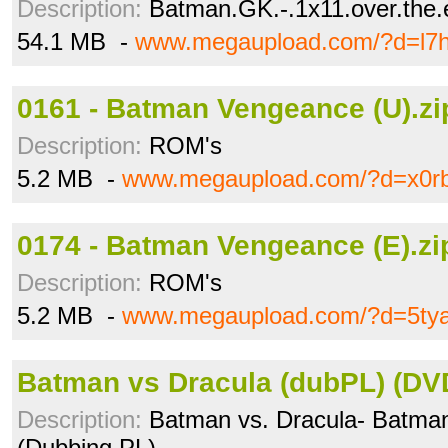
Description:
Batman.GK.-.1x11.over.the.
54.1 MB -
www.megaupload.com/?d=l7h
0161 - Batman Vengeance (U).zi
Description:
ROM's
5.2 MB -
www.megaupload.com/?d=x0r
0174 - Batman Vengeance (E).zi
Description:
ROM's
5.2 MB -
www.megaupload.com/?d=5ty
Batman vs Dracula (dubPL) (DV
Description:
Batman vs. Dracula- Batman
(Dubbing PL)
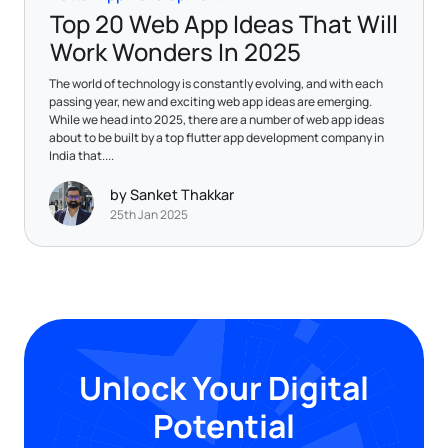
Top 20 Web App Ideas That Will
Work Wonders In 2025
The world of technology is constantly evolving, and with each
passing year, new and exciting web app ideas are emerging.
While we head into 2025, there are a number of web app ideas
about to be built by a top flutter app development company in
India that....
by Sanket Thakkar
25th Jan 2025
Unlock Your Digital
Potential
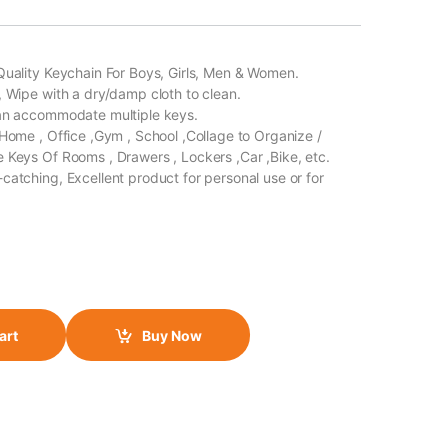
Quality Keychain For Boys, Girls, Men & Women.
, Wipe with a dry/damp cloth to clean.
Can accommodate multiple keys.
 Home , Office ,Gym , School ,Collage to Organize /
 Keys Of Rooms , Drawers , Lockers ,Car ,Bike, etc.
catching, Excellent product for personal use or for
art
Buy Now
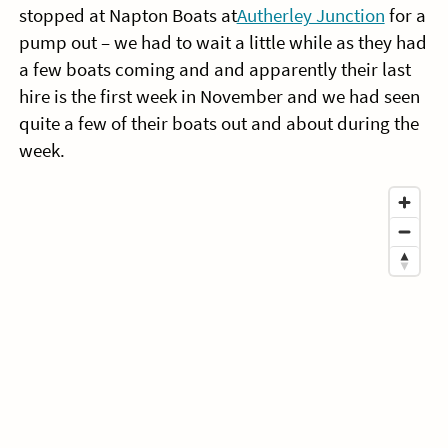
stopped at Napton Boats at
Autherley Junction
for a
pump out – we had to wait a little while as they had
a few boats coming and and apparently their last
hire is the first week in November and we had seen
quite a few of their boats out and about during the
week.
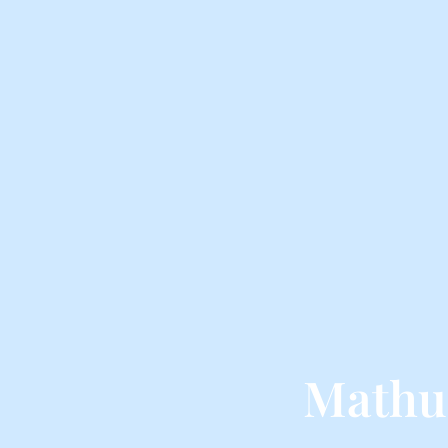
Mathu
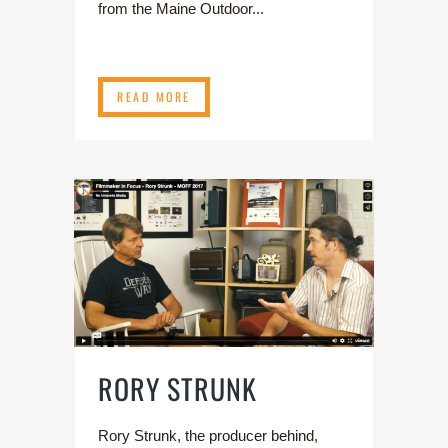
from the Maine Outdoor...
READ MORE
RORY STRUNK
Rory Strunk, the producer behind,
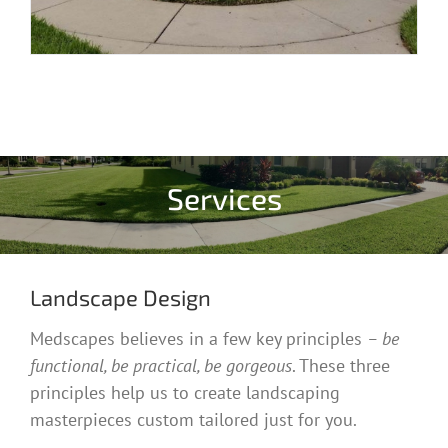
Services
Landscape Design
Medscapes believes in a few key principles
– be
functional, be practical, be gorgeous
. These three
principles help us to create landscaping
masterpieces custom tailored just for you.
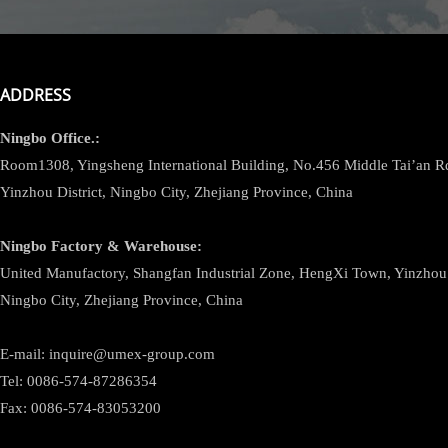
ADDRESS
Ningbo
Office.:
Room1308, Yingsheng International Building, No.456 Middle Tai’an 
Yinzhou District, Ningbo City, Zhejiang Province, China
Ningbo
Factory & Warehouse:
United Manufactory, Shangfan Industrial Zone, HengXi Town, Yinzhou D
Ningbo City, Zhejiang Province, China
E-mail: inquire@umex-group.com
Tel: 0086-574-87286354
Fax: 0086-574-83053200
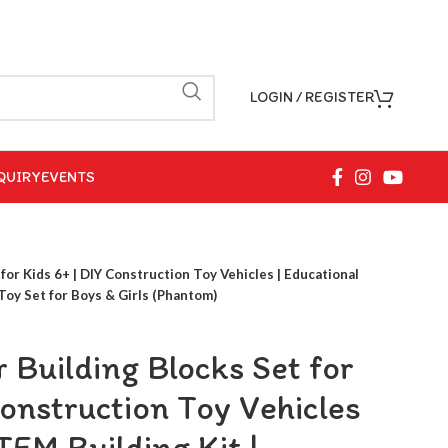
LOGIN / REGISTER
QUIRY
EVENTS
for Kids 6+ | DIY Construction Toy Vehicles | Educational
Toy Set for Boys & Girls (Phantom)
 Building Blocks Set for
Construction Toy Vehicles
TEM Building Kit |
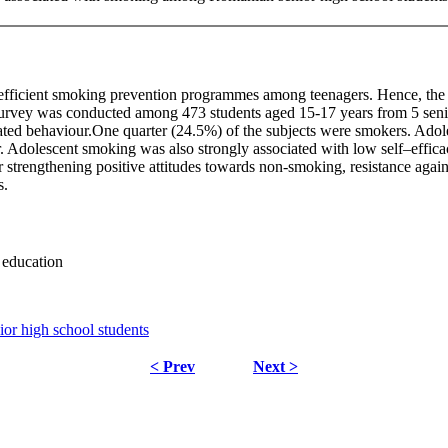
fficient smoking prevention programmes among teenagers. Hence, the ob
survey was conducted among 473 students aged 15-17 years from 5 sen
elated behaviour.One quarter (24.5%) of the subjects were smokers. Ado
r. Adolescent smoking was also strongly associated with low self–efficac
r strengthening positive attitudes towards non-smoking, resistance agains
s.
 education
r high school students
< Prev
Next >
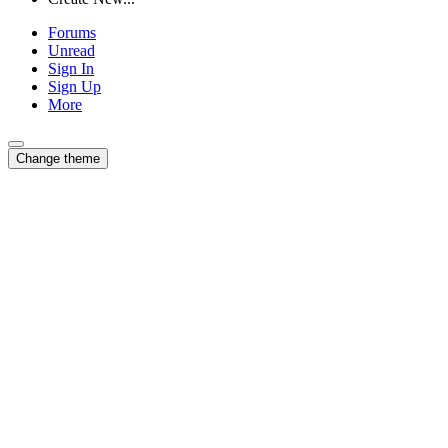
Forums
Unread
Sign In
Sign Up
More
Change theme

» Work to complete: Give all the entries again exactly, dropping each picture.

» Answer box:
Description:
Batman.GK.-.1x11.over.the.
54.1 MB -
www.megaupload.com/?d=l7h
0161 - Batman Vengeance (U).zi
Description:
ROM's
5.2 MB -
www.megaupload.com/?d=x0r
0174 - Batman Vengeance (E).zi
Description:
ROM's
5.2 MB -
www.megaupload.com/?d=5ty
Batman vs Dracula (dubPL) (DV
Description:
Batman vs. Dracula- Batman
(Dubbing PL)
Top 20 Web App Ideas That Will
Work Wonders In 2025
The world of technology is constantly evolving, and with each
passing year, new and exciting web app ideas are emerging.
While we head into 2025, there are a number of web app ideas
about to be built by a top flutter app development company in
India that....
by Sanket Thakkar
25th Jan 2025
Unlock Your Digital
Potential
Quality Keychain For Boys, Girls, Men & Women.
, Wipe with a dry/damp cloth to clean.
Can accommodate multiple keys.
 Home , Office ,Gym , School ,Collage to Organize /
 Keys Of Rooms , Drawers , Lockers ,Car ,Bike, etc.
catching, Excellent product for personal use or for
art
Buy Now
stopped at Napton Boats at
Autherley Junction
for a
pump out – we had to wait a little while as they had
a few boats coming and and apparently their last
hire is the first week in November and we had seen
quite a few of their boats out and about during the
week.
Mathu
from the Maine Outdoor...
READ MORE
RORY STRUNK
Rory Strunk, the producer behind,
Services
Landscape Design
Medscapes believes in a few key principles
– be
functional, be practical, be gorgeous
. These three
principles help us to create landscaping
masterpieces custom tailored just for you.
ADDRESS
Ningbo
Office.:
Room1308, Yingsheng International Building, No.456 Middle Tai’an 
Yinzhou District, Ningbo City, Zhejiang Province, China
Ningbo
Factory & Warehouse:
United Manufactory, Shangfan Industrial Zone, HengXi Town, Yinzhou D
Ningbo City, Zhejiang Province, China
E-mail: inquire@umex-group.com
Tel: 0086-574-87286354
Fax: 0086-574-83053200
LOGIN / REGISTER
QUIRY
EVENTS
for Kids 6+ | DIY Construction Toy Vehicles | Educational
Toy Set for Boys & Girls (Phantom)
 Building Blocks Set for
Construction Toy Vehicles
TEM Building Kit |
fficient smoking prevention programmes among teenagers. Hence, the ob
survey was conducted among 473 students aged 15-17 years from 5 sen
elated behaviour.One quarter (24.5%) of the subjects were smokers. Ado
r. Adolescent smoking was also strongly associated with low self–efficac
r strengthening positive attitudes towards non-smoking, resistance agains
s.
 education
r high school students
< Prev
Next >
Forums
Unread
Sign In
Sign Up
More
Change theme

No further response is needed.